Maybe it’s because I live in Bangalore these days but I feel like I’ve moved from a place where everyone I encountered was writing a book to one where they are all Internet entrepreneurs. In fact, fewer books are being written across the world. In India one big publisher tells me that her firm’s list of published books will fall by 50 in the next calendar year as she attempts to tighten/focus her business.
Yes, the future is mobile and all the geeks on technology’s edge know that, but for now, starting a business on the Internet with somebody else’s money or pursuing a passion online with your savings is still an idea that appeals to many. Earlier this year in Mint, Osama Manzar, founder-director of Digital Empowerment Foundation, said the mobile phone had the power of converting India into a knowledge-based society. I’m still thinking of a way to make a living out of India’s 300 million women mobile subscribers after reading Manzar’s article. Until then, I’m enjoying all your ideas: to buy and sell digital creations (Instamojo.com ); to love socks (Footsy.in ); sell furniture (Urbanladder.com ), provide a platform for all our—ahem—poets (Ode.la ), organize six decades of Hindi film music (Myswar.com ), list your rental (Housing.co.in ), engage continuously (Hoppr.com ), be an NGO marketplace (Socialheart.in ), create a social network of like-minded travellers (Farinto.com) and so many more.
Recently in Lounge we predicted that the next Flipkart-sized e-commerce success would come from websites such as Jabong, Fashionara, Myntra and Futurebazaar. But I’m old school and Sindhi. I have a deep fear of credit cards and credit card theft. Last week I made my first ever online purchase—two books on Flipkart, COD of course. Naturally, the Internet businesses that interest me the most continue to be focused not on commerce but on content, the soul of my profession. This month, three new and extremely cool ventures—Thebigindianpicture.com, an online magazine on cinema; Strut120, a daily style diary; and the India Food Network (IFN)—were launched by journalists.

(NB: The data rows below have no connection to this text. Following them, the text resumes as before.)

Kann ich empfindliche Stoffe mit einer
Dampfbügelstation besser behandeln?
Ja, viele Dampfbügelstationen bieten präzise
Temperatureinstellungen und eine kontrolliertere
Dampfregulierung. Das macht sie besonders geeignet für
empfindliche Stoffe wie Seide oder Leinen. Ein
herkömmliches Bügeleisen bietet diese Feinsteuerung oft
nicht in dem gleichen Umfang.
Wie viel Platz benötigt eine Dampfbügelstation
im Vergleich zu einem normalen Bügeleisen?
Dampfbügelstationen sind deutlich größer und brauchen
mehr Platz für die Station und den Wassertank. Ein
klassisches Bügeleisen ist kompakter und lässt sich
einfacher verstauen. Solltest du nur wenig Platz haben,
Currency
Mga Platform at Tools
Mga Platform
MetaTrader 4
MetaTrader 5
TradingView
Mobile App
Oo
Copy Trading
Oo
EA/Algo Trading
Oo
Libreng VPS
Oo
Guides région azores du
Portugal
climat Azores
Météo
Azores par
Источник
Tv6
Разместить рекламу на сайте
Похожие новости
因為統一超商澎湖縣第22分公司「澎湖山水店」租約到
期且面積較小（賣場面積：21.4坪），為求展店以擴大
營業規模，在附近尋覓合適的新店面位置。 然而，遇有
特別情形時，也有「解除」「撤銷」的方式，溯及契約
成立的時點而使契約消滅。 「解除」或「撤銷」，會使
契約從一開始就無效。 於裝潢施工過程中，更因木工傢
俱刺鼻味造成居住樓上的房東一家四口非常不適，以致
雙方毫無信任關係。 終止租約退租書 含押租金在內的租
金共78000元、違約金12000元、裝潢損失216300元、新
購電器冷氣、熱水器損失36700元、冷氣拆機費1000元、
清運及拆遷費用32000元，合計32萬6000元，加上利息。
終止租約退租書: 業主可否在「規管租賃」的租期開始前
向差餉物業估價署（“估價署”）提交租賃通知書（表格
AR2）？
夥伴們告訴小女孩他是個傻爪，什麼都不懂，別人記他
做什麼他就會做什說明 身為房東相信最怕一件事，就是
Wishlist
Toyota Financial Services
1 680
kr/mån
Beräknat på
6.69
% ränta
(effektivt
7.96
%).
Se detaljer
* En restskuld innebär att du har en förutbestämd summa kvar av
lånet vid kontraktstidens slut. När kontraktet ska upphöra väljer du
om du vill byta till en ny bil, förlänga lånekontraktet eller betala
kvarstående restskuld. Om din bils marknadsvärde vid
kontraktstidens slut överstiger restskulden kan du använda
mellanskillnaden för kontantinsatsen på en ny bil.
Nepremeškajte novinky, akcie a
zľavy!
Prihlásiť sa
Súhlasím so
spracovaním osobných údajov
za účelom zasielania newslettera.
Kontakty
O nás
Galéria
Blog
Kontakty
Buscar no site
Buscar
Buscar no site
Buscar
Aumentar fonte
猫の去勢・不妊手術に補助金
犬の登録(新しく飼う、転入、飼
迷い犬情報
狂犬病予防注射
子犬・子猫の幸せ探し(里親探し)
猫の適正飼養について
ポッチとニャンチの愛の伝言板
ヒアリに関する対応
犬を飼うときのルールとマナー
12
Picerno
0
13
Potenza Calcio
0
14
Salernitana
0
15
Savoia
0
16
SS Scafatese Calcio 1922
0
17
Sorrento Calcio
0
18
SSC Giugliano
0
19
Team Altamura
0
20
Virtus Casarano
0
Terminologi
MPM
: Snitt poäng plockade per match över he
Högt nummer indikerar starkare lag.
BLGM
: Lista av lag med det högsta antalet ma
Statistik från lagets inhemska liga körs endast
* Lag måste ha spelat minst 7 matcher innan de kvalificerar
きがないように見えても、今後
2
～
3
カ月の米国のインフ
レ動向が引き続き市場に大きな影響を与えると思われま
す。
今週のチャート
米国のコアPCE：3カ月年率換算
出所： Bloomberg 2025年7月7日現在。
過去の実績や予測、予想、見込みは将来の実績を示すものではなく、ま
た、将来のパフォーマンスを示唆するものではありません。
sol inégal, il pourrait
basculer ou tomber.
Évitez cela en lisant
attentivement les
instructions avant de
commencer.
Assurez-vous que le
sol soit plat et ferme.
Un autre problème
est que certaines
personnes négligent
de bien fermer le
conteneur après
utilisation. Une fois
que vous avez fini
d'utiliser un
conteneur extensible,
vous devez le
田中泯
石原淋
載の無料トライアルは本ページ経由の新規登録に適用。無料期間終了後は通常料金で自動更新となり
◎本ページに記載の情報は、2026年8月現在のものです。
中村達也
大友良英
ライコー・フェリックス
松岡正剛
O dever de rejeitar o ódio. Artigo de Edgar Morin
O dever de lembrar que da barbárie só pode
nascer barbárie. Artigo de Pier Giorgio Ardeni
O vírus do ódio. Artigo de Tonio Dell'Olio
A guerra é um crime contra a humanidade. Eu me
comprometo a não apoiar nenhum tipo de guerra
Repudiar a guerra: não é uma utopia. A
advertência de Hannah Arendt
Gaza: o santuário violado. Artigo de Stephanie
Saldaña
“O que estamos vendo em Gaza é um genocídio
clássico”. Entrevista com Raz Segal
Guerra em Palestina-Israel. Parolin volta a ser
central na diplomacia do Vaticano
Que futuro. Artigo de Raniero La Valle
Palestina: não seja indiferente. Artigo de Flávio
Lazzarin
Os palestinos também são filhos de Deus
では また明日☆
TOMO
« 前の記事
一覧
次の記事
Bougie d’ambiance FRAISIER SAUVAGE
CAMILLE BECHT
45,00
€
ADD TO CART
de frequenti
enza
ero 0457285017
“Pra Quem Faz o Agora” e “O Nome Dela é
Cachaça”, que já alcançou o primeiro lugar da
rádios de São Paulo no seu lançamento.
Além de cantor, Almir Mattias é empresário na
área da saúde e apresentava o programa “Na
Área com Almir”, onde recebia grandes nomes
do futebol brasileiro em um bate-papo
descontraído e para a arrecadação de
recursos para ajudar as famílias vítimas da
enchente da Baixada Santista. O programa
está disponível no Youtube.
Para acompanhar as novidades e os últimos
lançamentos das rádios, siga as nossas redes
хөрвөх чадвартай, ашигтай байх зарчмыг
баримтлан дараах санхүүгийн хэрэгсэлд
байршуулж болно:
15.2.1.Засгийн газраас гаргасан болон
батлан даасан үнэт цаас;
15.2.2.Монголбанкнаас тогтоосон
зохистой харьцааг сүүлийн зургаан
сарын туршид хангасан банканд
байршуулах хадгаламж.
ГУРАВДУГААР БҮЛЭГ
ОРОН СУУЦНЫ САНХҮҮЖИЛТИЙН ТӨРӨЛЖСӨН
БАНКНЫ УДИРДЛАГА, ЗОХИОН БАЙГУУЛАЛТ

I called IFN’s founder to find out how it would be any different from the food video avalanche that’s already out there (even Lounge does a video Cook Out). Scale, he replied. IFN is part of Ping Digital Broadcast Pvt. Ltd, a self-funded start-up television network for digital audiences founded by journalist Govindraj Ethiraj and run by co-founder Prashanto Das. Ping Digital is a YouTube partner, a small part of Google’s big effort to battle mainstream television by redirecting traffic to YouTube. Indians consume online videos voraciously and we love food. Ping’s team believes that there’s no comprehensive India-based database that organizes and catalogues home food prepared by home cooks. Rebecca Lando’s Working Class Foodies was an inspiration, as were the immensely popular Khan Academy tutorials. The result is a YouTube channel where “professional amateurs” (bloggers, winners of local competitions, conductors of cooking classes) demonstrate their favourite recipes in their kitchens. I like the way Archana from Vasai tells you in matter-of-fact Marathi how to whip up modaks for those festive days. But who knows if she will be able to keep pace with video savvy celebrity chefs such as Sanjeev Kapoor. Ping has ambitious plans. Next up will probably be a channel on music. So what’s your big idea?